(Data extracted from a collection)
* * * *

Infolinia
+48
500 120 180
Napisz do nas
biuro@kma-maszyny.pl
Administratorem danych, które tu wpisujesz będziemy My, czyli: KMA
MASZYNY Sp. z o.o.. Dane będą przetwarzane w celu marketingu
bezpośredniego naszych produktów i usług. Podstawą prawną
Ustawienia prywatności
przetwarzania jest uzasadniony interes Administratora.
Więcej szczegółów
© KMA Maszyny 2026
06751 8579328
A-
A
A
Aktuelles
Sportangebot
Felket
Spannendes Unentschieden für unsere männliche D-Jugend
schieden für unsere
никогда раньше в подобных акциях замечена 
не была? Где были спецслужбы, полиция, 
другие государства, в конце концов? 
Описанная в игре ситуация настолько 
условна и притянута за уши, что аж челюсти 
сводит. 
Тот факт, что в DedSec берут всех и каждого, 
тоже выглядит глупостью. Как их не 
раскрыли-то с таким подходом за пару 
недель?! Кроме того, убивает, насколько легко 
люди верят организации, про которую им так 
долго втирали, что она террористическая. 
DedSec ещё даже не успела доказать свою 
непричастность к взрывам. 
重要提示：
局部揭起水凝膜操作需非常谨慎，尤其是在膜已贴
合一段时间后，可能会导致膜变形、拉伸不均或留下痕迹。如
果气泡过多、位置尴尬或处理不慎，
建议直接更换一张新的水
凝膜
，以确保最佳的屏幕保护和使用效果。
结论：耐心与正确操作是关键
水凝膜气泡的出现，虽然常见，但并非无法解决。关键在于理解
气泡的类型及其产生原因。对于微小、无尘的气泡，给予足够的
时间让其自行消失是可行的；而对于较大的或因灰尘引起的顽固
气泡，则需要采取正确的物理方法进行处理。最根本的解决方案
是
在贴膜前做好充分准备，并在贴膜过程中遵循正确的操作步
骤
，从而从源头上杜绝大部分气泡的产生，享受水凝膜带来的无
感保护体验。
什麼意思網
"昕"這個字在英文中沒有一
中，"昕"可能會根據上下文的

* * * *

**EXERCISE GOAL:** When the word "DedSec" shows up in a line of the entries, report that line.

**COMPLETED EXERCISE:**
Тот факт, что в DedSec берут всех и каждого, 
DedSec ещё даже не успела доказать свою 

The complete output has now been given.